This week brought New York City’s Internet community another installment of TechCrunch Disrupt, the live event component from the popular AOL-owned blog franchise covering all things related to early stage web entrepreneurialism and disruption. The conference took place at an enclosed area covering an entire pier on Manhattan’s West Side and the Digital Lab was there to take it all in.
In many ways, TechCrunch Disrupt centers around the concept of a giant Internet product parade. It showcases everything from a playoff-style pitch contest that gives startup founders of all kinds the chance to win over guest judges until an overall winner is named (this year’s champ was visual conference call enabler UberConference) to panel discussions with a variety of notable power brokers in the digital game today.

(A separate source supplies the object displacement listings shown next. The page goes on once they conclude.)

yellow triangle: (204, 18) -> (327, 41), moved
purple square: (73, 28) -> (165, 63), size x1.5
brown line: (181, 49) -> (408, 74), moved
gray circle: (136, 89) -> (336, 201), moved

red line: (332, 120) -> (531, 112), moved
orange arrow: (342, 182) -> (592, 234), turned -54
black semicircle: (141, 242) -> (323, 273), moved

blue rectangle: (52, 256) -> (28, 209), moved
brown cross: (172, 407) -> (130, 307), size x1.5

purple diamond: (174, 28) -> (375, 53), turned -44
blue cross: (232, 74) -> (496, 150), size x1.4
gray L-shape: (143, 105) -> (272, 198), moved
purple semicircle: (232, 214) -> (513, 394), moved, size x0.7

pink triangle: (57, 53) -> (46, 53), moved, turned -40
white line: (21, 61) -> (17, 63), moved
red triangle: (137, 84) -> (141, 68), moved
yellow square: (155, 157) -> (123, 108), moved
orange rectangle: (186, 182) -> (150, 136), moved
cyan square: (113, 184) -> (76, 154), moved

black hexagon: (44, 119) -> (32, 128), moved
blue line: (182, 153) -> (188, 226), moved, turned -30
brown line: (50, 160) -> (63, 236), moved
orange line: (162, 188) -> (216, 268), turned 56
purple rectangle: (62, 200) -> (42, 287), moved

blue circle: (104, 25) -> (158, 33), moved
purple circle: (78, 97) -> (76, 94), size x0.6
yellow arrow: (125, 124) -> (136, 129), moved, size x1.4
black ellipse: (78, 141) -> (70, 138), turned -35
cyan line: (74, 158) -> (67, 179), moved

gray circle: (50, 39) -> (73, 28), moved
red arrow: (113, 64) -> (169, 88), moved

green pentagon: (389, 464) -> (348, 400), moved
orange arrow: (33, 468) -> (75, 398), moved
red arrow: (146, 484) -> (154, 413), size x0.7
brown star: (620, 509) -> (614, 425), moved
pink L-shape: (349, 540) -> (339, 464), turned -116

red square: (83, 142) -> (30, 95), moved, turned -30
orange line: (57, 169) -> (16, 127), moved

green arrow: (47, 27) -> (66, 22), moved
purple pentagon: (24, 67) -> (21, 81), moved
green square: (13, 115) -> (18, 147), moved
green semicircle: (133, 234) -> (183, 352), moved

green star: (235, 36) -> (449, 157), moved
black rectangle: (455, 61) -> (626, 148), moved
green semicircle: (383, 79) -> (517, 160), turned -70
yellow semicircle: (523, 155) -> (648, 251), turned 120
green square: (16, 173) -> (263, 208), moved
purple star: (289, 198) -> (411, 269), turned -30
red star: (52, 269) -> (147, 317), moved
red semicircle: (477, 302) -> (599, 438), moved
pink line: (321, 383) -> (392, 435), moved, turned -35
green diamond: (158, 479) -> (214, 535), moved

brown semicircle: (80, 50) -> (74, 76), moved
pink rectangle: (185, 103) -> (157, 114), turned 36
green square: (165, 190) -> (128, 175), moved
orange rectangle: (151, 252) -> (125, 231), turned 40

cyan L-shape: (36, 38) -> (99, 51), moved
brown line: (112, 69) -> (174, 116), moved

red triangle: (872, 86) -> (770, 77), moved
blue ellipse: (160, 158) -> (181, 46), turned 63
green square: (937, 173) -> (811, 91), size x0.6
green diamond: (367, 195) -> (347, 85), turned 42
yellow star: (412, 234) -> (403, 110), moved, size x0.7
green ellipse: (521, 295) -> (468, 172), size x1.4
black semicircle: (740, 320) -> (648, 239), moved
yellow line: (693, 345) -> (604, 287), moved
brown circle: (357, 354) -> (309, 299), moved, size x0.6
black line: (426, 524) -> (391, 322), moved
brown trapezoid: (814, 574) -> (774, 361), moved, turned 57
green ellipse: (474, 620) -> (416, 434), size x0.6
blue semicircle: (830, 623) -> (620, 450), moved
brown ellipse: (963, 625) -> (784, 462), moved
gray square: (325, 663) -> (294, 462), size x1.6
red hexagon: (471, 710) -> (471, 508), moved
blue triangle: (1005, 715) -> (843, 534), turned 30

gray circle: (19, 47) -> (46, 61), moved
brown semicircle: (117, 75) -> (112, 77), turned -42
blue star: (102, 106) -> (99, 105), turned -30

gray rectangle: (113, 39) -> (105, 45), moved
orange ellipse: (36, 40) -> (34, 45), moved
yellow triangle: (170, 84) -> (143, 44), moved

So what startups at TechCrunch Disrupt, especially from an advertising perspective, left an impression with us? Well there was everything from TagBrand, which promises to allow consumers to check-in or “brand-in” to their favorite apparel brands via mobile, to SponsorHub, a turnkey online-based platform that allows brands to canvass and sponsor industry events of all kinds. However, one major recurring theme at this Disrupt event appeared to be local business loyalty tools. Not one or two but at least three companies at Disrupt, including Mirth, Cardify and LocalBonus, were all pitching their own individual spins on providing tools to allow local businesses to recognize and reward consumer patronage and loyalty.
While it’s too early to tell who will be the king of the digital punchcard hill, at least one thing is evident by all of the attention being given to the long tail of retail. While one would think that three-year-old Foursquare has a major head start in making a foray into space, the reality is that the brick and mortar retail market is so vast and tough to create scale across and the opportunity is so immense that this war to conquer the world of retail loyalty solutions is just getting started.
And as TechCrunch Disrupt drew to a close this week, there was one other thing that seemed evident: there is a flood of talent and ambition that is continuing to fuel the New York City digital startup scene marking the most exciting time in the space since the Internet bubble of the 90s. While this may eventually bring about a bubble-like environment where the enthusiasm outstrips the fundamentals of reality, it should also result in entirely new ways for brands of all kinds, including real-world retail brands, to reach and engage with the everyday consumer.